== Dataset entries ==

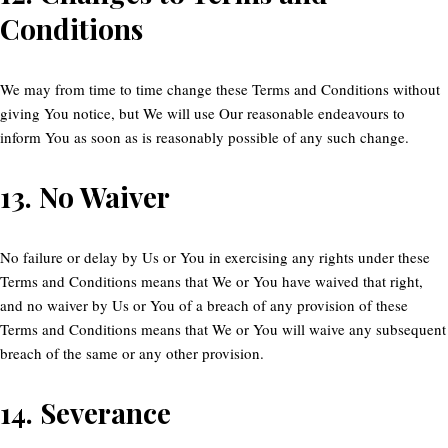
Conditions
We may from time to time change these Terms and Conditions without
giving You notice, but We will use Our reasonable endeavours to
inform You as soon as is reasonably possible of any such change.
13.
No Waiver
No failure or delay by Us or You in exercising any rights under these
Terms and Conditions means that We or You have waived that right,
and no waiver by Us or You of a breach of any provision of these
Terms and Conditions means that We or You will waive any subsequent
breach of the same or any other provision.
14.
Severance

===

All records above need to be returned exactly. Omit the pictures.

Conditions
We may from time to time change these Terms and Conditions without
giving You notice, but We will use Our reasonable endeavours to
inform You as soon as is reasonably possible of any such change.
13.
No Waiver
No failure or delay by Us or You in exercising any rights under these
Terms and Conditions means that We or You have waived that right,
and no waiver by Us or You of a breach of any provision of these
Terms and Conditions means that We or You will waive any subsequent
breach of the same or any other provision.
14.
Severance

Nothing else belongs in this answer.